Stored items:
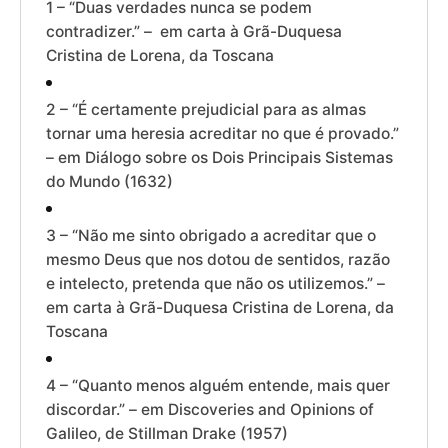
1 – “Duas verdades nunca se podem
contradizer.” – em carta à Grã-Duquesa
Cristina de Lorena, da Toscana
2 – “É certamente prejudicial para as almas
tornar uma heresia acreditar no que é provado.”
– em Diálogo sobre os Dois Principais Sistemas
do Mundo (1632)
3 – “Não me sinto obrigado a acreditar que o
mesmo Deus que nos dotou de sentidos, razão
e intelecto, pretenda que não os utilizemos.” –
em carta à Grã-Duquesa Cristina de Lorena, da
Toscana
4 – “Quanto menos alguém entende, mais quer
discordar.” – em Discoveries and Opinions of
Galileo, de Stillman Drake (1957)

Task directions:
Starting at the line that contains "entende, mais quer", restate word for word every line through the last one in the records above. Return nothing else.

Solution to the exercise:
4 – “Quanto menos alguém entende, mais quer
discordar.” – em Discoveries and Opinions of
Galileo, de Stillman Drake (1957)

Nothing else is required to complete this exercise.